Unfortunately those heydays are over and flow barely appears in competitive programming. Unfortunately I don’t know how to use Topcoder to access their wealth of flow problems… perhaps there are 120230492384 examples of flow problems in Topcoder but I’m not aware of them.

So first mistake was that when I learnt about minimum cut, I was stuck thinking about optimally choosing a set of edges such that $S$ cannot reach $T$ without these edges. But instead, the more useful way to think about minimum cut is to choose sets $X$ and $Y = V-X$ such that $s \in X$ and $y \in T$ and then deleting all edges that goes $X \to Y$. And our goal is to optimize the choice of $X$.

The point is that we should not focus on the set of edges itself. Instead, focus on the partition $X$ and $Y$ that induces those edges.

Therefore, minimum cut allows you to solve the following problem, which I hope will feel more familiar to you. You need to construct a binary string $S$ of length $n$, the cost of the binary string is defined as followed:

If $S_i = \texttt{0}$, you get $A_i$ penalty
If $S_i = \texttt{1}$, you get $B_i$ penalty
If $S_i = \texttt{1}$ and $S_j = \texttt{0}$, you get $C_{i,j}$ penalty

So basically $i \in X$ has $S_i = \texttt{1}$ and $i \in Y$ has $S_i = \texttt{0}$. Then we construct the following flow graph:

$s \to i$ with cost $A_i$
$i \to t$ with cost $B_i$
$i \to j$ with cost $C_{i,j}$

Then our min cut corresponds to the answer to our problem. For some reason, my brain finds this easier to work with than thinking about $X$ and $Y$…

In the above formula, I have assumed that all of $A,B,C$ are non-negative. We cannot put neagtive weights into a flow graph and expect the graph to spit out the correct answer.

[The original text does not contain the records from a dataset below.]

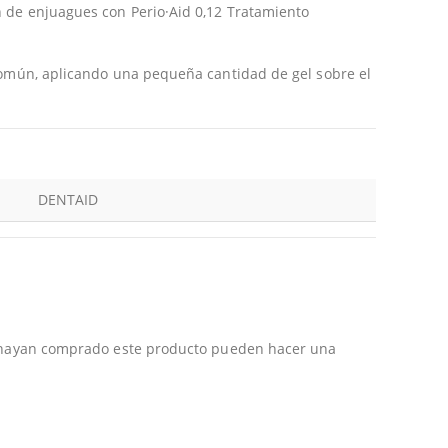
 de enjuagues con Perio·Aid 0,12 Tratamiento
común, aplicando una pequeña cantidad de gel sobre el
DENTAID
e hayan comprado este producto pueden hacer una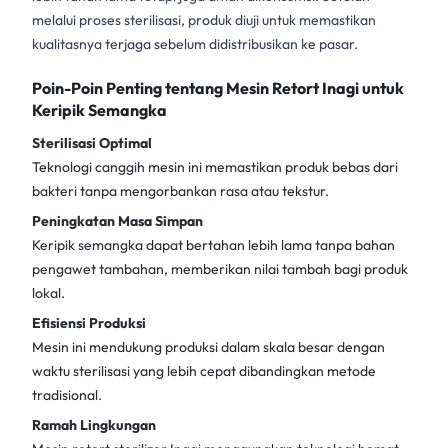
melalui proses sterilisasi, produk diuji untuk memastikan
kualitasnya terjaga sebelum didistribusikan ke pasar.
Poin-Poin Penting tentang Mesin Retort Inagi untuk
Keripik Semangka
Sterilisasi Optimal
Teknologi canggih mesin ini memastikan produk bebas dari
bakteri tanpa mengorbankan rasa atau tekstur.
Peningkatan Masa Simpan
Keripik semangka dapat bertahan lebih lama tanpa bahan
pengawet tambahan, memberikan nilai tambah bagi produk
lokal.
Efisiensi Produksi
Mesin ini mendukung produksi dalam skala besar dengan
waktu sterilisasi yang lebih cepat dibandingkan metode
tradisional.
Ramah Lingkungan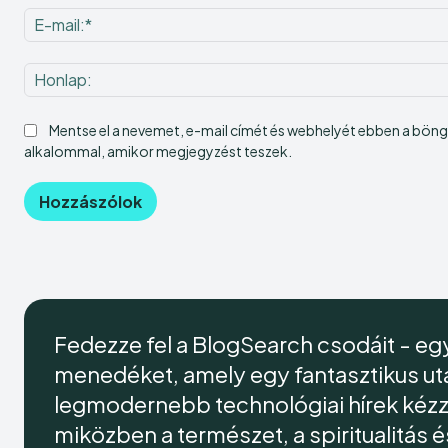
Mentse el a nevemet, e-mail címét és webhelyét ebben a bö
alkalommal, amikor megjegyzést teszek.
Fedezze fel a BlogSearch csodáit - egy
menedéket, amely egy fantasztikus utaz
legmodernebb technológiai hírek kézze
miközben a természet, a spiritualitás 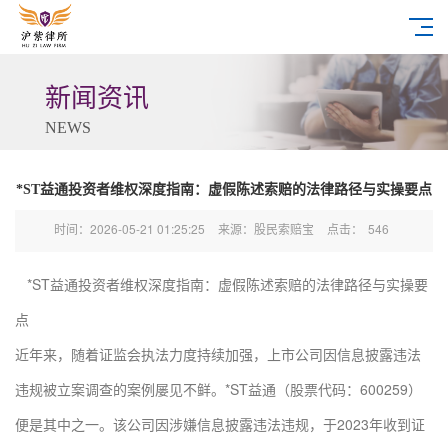
新闻资讯
NEWS
*ST益通投资者维权深度指南：虚假陈述索赔的法律路径与实操要点
时间：2026-05-21 01:25:25
来源：股民索赔宝
点击：
546
*ST益通投资者维权深度指南：虚假陈述索赔的法律路径与实操要
点
近年来，随着证监会执法力度持续加强，上市公司因信息披露违法
违规被立案调查的案例屡见不鲜。*ST益通（股票代码：600259）
便是其中之一。该公司因涉嫌信息披露违法违规，于2023年收到证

So what should we do if some of $A,B,C$ are negative? Notice that we can add a constant $M$ to both $A_i$ and $B_i$ as long as we subtract $M$ from our answer later. So we can transform the problem to one where $A_i$ and $B_i$ are non-negative. Unfortunately, we need to force a constraint on $C_{i,j}$ being non-negative as I don’t know how to handle it when it is negative.

We can write all flow networks in our binary string formulation and that we can write all binary string formulations as flow networks as long as $C_{i,j} \geq 0$. So we will forget that we are even working with flow networks and formulate our problem entirely using this binary string formulation. It is like when solving problems in 2-SAT. You do not need to care that we are attacking it with SCCs to transform the problem into one about 2-SAT. Same thing here.

Project Selection Problem

The project selection problem described in $[6]$. In short, you are given $n$ projects and $m$ machines. Each project has profit $p_i$ and machine machine has cost $q_i$. Each project has a set of machines that you must buy to complete the project. (Each machine, once purchased, can be used by all projects that requires it.)

Let the indices of our binary string be the set of all projects and machines. $S_i = \texttt{0}$ means we take the project/buy the machine and $S_i = \texttt{1}$ means we do not take the project/do not buy the machine.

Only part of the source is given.